Most AI Text Generators Are Bad
I was, and in many ways still am, skeptical about ChatGPT and similar LLMs' ability to actually improve the experience of the average user of an average SaaS application in any meaningful way.
I watched carefully as the tools I personally use — Notion, Docs, Linear — rushed to add generative text to their products. And I never got any value out of it. The text generated by Notion's AI blocks is bland and robotic, detectable from a mile away as written by a robot.
Seeing this, I largely disregarded the hype cycle around LLMs, despite all the startups springing up left and right raising boatloads of money. After watching the crypto hype cycle and how it ended, I was pretty convinced that this was headed in a similar direction.
Most importantly, I couldn't answer the question, how does this make life easier for the average, non-technical person?
Then one day, after largely ignoring LLMs for over a year, I was dealing with a specific design problem that one of my businesses was having. Users were occasionally running into an issue where they wanted to rename their entire list of documents to follow a new pattern, which required a series of manual tasks in the UI (right-click, rename, type, save, repeat for all documents). This was a total pain, and I wanted to find a way to streamline it.
First I proposed coming up with a dedicated UI for this, where users could pick from a selection of naming schemes to choose from. This would be the standard approach to a UX problem — add a tool that streamlines the process.
But this solution sucked. First of all, this problem was not common, exactly — but when it occurred it left users frustrated and increased the probability that they'd churn. So I wanted to fix it, yes, but not at the cost of adding unneeded bloat to an already complex piece of software. Plus, a fixed set of naming schemes wouldn't be flexible enough for all use cases.
It turns out that LLMs are extremely well suited to this kind of problem, though it took a bit of setup.

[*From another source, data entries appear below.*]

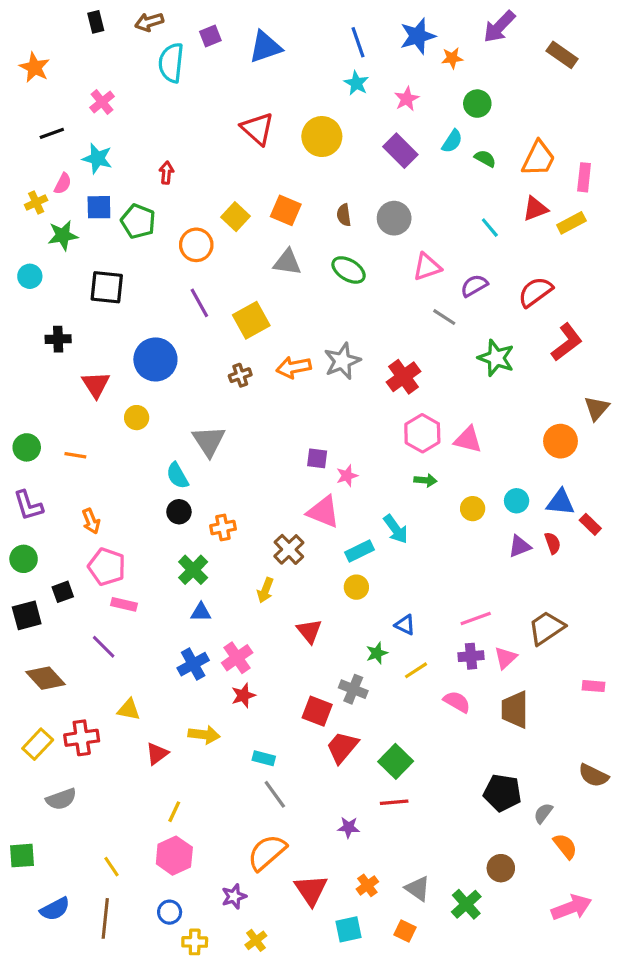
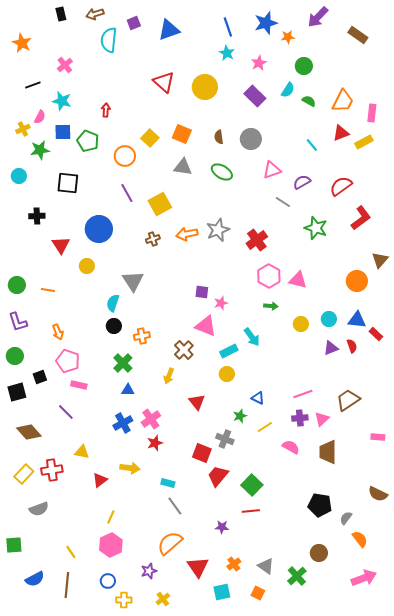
cyan semicircle: (177, 476) -> (113, 303), turned 48

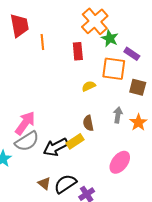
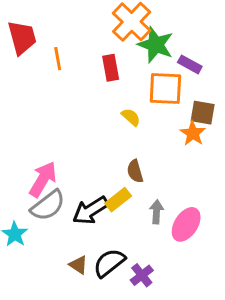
green star: (110, 38) -> (156, 45), size x1.4
yellow semicircle: (89, 86) -> (131, 117), turned 72
gray arrow: (118, 115) -> (156, 212), moved
orange star: (138, 122) -> (193, 133), moved

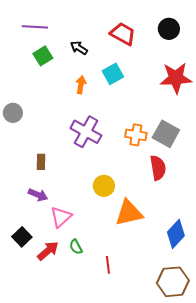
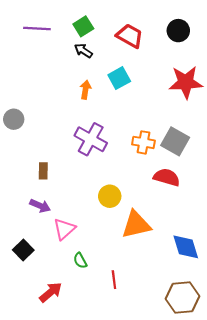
green square: (43, 56) -> (83, 26), moved
red semicircle: (158, 168) -> (167, 177), turned -65
blue diamond: (176, 234) -> (186, 247), turned -60
red arrow: (48, 251) -> (51, 292), moved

Here's the solution I came up with:
- Prepare a list of supported actions that the user is capable of executing, for example
RENAME_DOCUMENT
. - Prepare the relevant data that the user has access to, for example the list of documents on their account.
- Ask the user to describe in plain English what they'd like to do.

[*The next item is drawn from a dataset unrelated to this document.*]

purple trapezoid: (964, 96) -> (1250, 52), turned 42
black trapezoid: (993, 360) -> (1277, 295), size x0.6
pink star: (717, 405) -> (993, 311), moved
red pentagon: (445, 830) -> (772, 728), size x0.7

- Feed the supported actions, context, and user prompt to an LLM, and ask it to generate a list of actions that the user is trying to execute.
- Execute the actions.
It worked like magic. LLMs are uniquely good at this type of problem — taking plain English and transcribing it to another format. Now, in our SaaS application, users can type "Rename all my documents to follow the naming scheme 'Chapter One' instead of 'Chapter 1'" and we can execute that operation in seconds, even over hundreds of documents.
Abstraction and Implementation
This approach is capable of much more than renaming documents. Given a carefully defined set of actions and context, it gives users the power to avoid one of the worst feelings of using a web application — having to do something that's trivial to conceptualize but time-consuming to accomplish. If users can describe it, it can be automated without bloating your UI with highly specific tools.
Implementing the above is non-trivial, as you'll need to set up your integration with an LLM, figure out how to serialize and reverse serialize your application's context and operations into text, set up a chat-like UI for the user and tie it all together. It's certainly doable, but...
The Fast Way
At Rehance we've made it easy for you to cover your bases and retain your users. Define the available actions and context in our UI, and add our drop-in JS script to your site to get the chat interface up and running. Theme of the UI widget is customizable, and integration of the drop-in script should take a front-end engineer an hour or so depending on the number of operations you're looking to support. Check it out at rehance.ai.
The Slow Way
Here's the roadmap:
- Define a set of actions. Each action needs to have a set of parameters. Only include the bare necessities, as too much complexity will confuse the LLM you use.
- Define the shape of the context that may be needed to perform the provided actions. The details here depend on your use case, so you'll need to figure out what shape works best for you. As with the actions, minimize the number of fields and keep the data types as simple as possible.
- Create a chat-like UI interface for your users. They should be able to enter text describing what they're looking to accomplish.
- Construct a prompt for an LLM, providing the context and actions, along with the user request. Process the response, and convert it into actual operations performed in your software application. Handle errors and edge cases appropriately.
- Run analytics on your users' prompts to figure out what actions they use the chat tool for most - these are likely the most frustrating parts of using your application.
Building this type of interface into every piece of software is a no-brainer. Text inputs won't replace traditional UIs by any means, but they can certainly cover all of its blind spots.